"""

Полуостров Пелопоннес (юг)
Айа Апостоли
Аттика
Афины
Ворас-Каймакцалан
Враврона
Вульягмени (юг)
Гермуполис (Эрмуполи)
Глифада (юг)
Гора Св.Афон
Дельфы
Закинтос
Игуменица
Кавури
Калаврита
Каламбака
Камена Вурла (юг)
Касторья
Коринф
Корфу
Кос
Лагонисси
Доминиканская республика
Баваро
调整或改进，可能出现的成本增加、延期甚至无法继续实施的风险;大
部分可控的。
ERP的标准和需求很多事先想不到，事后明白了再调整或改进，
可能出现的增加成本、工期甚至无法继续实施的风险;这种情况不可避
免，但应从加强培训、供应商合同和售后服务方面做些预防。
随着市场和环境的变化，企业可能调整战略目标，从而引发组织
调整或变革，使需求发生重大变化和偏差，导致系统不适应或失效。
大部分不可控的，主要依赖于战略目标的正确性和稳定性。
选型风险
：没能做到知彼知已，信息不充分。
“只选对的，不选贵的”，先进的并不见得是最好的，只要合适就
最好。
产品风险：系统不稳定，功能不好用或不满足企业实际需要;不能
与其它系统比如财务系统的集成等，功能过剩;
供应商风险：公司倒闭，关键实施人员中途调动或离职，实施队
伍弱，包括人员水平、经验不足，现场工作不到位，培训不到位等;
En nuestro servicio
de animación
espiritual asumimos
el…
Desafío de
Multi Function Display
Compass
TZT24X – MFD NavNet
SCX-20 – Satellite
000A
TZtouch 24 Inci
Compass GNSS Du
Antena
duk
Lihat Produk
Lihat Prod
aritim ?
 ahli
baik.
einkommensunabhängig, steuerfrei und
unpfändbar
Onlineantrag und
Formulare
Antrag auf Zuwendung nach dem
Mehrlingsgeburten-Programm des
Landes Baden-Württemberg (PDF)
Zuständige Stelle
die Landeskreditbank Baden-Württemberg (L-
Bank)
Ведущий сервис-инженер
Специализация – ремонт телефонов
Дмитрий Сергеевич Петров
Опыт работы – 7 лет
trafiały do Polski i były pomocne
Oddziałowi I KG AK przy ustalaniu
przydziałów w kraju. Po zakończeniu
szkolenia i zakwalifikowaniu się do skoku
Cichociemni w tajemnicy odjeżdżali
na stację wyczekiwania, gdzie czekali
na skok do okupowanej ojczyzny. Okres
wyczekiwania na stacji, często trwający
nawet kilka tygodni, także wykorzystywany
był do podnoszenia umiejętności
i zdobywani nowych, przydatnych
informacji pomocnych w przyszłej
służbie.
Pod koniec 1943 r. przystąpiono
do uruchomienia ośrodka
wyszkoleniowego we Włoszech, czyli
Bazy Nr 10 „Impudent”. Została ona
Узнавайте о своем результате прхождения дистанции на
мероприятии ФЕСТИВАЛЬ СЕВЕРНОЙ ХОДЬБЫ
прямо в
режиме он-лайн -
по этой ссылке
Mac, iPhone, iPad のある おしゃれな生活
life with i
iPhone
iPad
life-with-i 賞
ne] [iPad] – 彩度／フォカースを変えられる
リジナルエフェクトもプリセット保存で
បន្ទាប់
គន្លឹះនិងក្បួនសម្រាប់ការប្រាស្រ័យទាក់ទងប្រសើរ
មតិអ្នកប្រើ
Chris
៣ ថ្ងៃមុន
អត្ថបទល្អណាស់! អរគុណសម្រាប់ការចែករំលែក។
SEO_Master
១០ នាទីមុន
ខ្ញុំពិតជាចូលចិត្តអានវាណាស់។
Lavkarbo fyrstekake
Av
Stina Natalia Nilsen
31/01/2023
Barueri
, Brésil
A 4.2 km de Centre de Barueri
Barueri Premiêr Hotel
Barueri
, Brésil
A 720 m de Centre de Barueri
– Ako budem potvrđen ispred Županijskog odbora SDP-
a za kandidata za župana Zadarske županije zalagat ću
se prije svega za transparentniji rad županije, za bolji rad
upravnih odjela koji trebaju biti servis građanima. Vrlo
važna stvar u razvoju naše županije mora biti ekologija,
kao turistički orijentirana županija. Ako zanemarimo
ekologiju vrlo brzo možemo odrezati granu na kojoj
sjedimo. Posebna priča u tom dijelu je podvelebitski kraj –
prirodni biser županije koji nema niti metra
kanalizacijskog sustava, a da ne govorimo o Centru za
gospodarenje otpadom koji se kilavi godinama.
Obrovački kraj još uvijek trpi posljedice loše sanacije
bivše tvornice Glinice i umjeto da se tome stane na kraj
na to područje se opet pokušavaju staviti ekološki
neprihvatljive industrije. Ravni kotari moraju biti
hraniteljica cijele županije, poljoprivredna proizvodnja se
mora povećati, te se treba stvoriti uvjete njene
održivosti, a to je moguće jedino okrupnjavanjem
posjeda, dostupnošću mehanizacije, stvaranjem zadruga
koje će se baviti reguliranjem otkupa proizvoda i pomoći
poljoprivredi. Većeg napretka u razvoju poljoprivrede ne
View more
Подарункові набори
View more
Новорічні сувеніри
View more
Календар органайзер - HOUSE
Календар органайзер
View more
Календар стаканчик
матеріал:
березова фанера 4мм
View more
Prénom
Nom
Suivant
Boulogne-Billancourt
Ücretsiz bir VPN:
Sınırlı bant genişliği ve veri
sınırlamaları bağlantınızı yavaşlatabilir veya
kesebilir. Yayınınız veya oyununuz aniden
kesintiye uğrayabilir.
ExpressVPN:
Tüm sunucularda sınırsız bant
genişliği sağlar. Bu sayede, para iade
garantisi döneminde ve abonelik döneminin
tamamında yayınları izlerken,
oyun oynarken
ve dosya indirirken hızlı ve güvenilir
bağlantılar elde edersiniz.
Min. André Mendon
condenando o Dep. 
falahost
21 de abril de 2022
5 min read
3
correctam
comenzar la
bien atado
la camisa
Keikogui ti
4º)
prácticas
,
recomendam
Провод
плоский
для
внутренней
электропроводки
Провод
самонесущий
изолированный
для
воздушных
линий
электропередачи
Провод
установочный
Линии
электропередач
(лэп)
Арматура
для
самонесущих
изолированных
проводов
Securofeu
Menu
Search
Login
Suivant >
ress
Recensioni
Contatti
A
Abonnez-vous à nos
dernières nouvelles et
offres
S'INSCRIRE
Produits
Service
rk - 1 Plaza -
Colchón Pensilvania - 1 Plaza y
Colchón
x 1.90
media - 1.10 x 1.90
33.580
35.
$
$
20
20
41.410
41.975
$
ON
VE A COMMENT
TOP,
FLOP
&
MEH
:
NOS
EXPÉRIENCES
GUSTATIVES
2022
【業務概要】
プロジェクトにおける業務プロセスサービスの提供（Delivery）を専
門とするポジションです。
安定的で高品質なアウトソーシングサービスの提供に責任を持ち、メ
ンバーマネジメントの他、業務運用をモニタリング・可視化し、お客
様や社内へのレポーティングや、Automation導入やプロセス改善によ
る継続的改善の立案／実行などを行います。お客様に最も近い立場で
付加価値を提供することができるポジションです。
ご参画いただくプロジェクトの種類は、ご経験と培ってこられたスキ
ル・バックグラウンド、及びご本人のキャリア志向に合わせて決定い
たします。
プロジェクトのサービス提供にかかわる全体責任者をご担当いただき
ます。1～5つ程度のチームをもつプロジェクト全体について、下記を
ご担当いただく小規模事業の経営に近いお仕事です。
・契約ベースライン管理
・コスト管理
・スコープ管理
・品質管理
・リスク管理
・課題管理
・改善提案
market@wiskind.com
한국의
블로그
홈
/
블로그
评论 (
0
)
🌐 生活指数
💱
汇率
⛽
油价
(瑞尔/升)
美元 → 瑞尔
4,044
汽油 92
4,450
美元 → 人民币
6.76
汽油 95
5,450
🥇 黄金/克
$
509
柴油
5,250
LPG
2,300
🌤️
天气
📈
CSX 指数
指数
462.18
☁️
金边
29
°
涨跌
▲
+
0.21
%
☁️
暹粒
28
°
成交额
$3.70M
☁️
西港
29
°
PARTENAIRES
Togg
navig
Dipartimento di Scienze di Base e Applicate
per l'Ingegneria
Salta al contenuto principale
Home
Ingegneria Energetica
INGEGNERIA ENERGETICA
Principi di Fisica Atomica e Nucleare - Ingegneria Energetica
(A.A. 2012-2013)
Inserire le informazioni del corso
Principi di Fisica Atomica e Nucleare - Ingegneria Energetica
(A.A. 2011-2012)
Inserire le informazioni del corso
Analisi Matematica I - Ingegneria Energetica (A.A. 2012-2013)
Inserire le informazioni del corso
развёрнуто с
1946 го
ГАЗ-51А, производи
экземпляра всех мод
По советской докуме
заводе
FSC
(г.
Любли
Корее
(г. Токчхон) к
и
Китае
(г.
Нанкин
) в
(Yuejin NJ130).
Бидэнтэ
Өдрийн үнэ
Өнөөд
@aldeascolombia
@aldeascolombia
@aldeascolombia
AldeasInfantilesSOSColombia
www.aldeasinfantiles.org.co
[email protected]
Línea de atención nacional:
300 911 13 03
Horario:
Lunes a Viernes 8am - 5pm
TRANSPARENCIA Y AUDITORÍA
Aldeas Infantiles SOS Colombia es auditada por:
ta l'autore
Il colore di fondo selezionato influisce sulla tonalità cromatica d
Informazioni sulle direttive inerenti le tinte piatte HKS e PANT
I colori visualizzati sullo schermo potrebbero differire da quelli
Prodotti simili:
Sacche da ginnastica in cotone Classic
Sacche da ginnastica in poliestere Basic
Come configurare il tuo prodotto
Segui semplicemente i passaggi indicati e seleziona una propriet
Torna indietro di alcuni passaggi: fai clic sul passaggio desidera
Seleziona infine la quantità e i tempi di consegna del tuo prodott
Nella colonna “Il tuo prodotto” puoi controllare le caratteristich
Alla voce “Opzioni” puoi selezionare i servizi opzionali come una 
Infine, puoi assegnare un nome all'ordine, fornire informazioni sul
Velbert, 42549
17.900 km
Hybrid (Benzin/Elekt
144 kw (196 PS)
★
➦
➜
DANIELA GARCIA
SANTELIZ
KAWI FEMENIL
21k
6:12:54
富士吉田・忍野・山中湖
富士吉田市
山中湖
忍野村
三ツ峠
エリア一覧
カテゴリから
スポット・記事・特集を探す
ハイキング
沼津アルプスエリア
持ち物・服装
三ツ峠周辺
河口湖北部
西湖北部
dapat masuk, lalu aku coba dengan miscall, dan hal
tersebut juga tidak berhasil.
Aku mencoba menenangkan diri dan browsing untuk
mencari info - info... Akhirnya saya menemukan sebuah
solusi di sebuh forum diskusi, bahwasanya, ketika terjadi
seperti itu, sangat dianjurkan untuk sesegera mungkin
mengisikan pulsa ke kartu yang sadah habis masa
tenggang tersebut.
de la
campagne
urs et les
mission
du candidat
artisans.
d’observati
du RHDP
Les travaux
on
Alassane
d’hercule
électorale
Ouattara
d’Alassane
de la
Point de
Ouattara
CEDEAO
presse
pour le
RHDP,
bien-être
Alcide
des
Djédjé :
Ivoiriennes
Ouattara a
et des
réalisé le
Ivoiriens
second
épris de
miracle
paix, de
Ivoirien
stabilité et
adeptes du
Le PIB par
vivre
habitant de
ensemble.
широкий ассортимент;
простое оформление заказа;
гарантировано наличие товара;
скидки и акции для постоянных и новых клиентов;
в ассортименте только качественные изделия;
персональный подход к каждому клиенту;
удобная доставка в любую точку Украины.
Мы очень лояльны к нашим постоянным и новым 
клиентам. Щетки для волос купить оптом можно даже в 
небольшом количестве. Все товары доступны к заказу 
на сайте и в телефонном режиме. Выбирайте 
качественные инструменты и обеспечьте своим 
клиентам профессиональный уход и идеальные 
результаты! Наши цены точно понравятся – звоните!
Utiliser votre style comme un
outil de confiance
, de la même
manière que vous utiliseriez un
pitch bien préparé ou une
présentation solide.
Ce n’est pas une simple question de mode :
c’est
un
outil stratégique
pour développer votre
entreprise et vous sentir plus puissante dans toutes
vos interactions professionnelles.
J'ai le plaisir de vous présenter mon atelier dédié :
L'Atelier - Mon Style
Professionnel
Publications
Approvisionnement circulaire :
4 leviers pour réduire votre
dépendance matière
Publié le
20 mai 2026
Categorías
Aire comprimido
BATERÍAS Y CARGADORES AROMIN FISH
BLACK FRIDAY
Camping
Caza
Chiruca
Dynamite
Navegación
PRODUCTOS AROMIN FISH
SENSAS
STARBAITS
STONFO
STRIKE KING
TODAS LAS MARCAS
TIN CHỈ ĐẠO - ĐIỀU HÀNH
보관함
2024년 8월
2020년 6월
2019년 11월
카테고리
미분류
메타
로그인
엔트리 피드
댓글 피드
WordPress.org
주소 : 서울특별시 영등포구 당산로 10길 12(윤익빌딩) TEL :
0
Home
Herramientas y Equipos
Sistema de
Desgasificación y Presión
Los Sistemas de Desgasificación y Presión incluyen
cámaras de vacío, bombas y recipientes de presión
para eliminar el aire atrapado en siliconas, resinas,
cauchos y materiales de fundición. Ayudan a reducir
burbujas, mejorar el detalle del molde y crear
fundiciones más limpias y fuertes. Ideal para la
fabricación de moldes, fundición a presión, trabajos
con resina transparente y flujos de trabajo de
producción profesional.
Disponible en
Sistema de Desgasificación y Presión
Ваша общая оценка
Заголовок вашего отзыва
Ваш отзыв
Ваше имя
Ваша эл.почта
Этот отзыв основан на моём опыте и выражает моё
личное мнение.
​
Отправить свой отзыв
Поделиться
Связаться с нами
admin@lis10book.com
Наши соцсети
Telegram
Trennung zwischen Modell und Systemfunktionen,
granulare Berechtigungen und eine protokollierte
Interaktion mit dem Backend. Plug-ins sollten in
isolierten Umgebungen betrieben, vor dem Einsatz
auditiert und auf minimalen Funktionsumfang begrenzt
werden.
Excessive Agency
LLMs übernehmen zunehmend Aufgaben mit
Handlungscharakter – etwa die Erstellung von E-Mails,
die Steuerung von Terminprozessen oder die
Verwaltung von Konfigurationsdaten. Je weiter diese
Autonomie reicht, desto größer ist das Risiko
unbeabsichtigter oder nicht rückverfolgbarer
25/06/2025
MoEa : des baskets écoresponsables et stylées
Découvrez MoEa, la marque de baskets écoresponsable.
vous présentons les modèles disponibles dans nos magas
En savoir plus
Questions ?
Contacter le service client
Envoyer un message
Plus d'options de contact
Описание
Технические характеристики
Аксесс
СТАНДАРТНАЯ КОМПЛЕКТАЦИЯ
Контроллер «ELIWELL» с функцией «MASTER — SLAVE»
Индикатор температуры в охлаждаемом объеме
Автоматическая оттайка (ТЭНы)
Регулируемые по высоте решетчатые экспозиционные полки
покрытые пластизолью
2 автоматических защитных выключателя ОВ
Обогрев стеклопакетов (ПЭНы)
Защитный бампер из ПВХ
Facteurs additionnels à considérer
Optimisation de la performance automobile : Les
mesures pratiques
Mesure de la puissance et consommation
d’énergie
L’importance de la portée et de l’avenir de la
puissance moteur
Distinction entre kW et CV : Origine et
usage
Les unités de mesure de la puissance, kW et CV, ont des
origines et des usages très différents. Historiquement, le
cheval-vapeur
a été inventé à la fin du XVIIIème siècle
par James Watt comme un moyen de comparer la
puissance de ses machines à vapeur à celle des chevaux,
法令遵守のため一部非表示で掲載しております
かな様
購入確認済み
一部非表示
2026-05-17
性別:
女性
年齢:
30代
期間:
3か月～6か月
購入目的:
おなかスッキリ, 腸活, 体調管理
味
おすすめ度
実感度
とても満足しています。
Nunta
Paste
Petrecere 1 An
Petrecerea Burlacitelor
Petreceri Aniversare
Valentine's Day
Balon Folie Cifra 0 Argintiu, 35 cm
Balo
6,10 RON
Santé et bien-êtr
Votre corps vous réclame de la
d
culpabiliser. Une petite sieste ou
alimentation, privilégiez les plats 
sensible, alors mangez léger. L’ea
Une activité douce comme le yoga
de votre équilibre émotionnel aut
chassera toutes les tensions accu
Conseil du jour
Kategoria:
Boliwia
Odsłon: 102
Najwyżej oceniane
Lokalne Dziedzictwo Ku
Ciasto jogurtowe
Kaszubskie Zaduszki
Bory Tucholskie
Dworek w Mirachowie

"""

AIM OF THE EXERCISE: Once you find the line with "プロジェクトのサービス提供にかかわる全体責任者をご担当いただき" in the entries above, output it and each line after it up to and including the line with "opzionali come una", and nothing else.

ANSWER SPACE:
プロジェクトのサービス提供にかかわる全体責任者をご担当いただき
ます。1～5つ程度のチームをもつプロジェクト全体について、下記を
ご担当いただく小規模事業の経営に近いお仕事です。
・契約ベースライン管理
・コスト管理
・スコープ管理
・品質管理
・リスク管理
・課題管理
・改善提案
market@wiskind.com
한국의
블로그
홈
/
블로그
评论 (
0
)
🌐 生活指数
💱
汇率
⛽
油价
(瑞尔/升)
美元 → 瑞尔
4,044
汽油 92
4,450
美元 → 人民币
6.76
汽油 95
5,450
🥇 黄金/克
$
509
柴油
5,250
LPG
2,300
🌤️
天气
📈
CSX 指数
指数
462.18
☁️
金边
29
°
涨跌
▲
+
0.21
%
☁️
暹粒
28
°
成交额
$3.70M
☁️
西港
29
°
PARTENAIRES
Togg
navig
Dipartimento di Scienze di Base e Applicate
per l'Ingegneria
Salta al contenuto principale
Home
Ingegneria Energetica
INGEGNERIA ENERGETICA
Principi di Fisica Atomica e Nucleare - Ingegneria Energetica
(A.A. 2012-2013)
Inserire le informazioni del corso
Principi di Fisica Atomica e Nucleare - Ingegneria Energetica
(A.A. 2011-2012)
Inserire le informazioni del corso
Analisi Matematica I - Ingegneria Energetica (A.A. 2012-2013)
Inserire le informazioni del corso
развёрнуто с
1946 го
ГАЗ-51А, производи
экземпляра всех мод
По советской докуме
заводе
FSC
(г.
Любли
Корее
(г. Токчхон) к
и
Китае
(г.
Нанкин
) в
(Yuejin NJ130).
Бидэнтэ
Өдрийн үнэ
Өнөөд
@aldeascolombia
@aldeascolombia
@aldeascolombia
AldeasInfantilesSOSColombia
www.aldeasinfantiles.org.co
[email protected]
Línea de atención nacional:
300 911 13 03
Horario:
Lunes a Viernes 8am - 5pm
TRANSPARENCIA Y AUDITORÍA
Aldeas Infantiles SOS Colombia es auditada por:
ta l'autore
Il colore di fondo selezionato influisce sulla tonalità cromatica d
Informazioni sulle direttive inerenti le tinte piatte HKS e PANT
I colori visualizzati sullo schermo potrebbero differire da quelli
Prodotti simili:
Sacche da ginnastica in cotone Classic
Sacche da ginnastica in poliestere Basic
Come configurare il tuo prodotto
Segui semplicemente i passaggi indicati e seleziona una propriet
Torna indietro di alcuni passaggi: fai clic sul passaggio desidera
Seleziona infine la quantità e i tempi di consegna del tuo prodott
Nella colonna “Il tuo prodotto” puoi controllare le caratteristich
Alla voce “Opzioni” puoi selezionare i servizi opzionali come una 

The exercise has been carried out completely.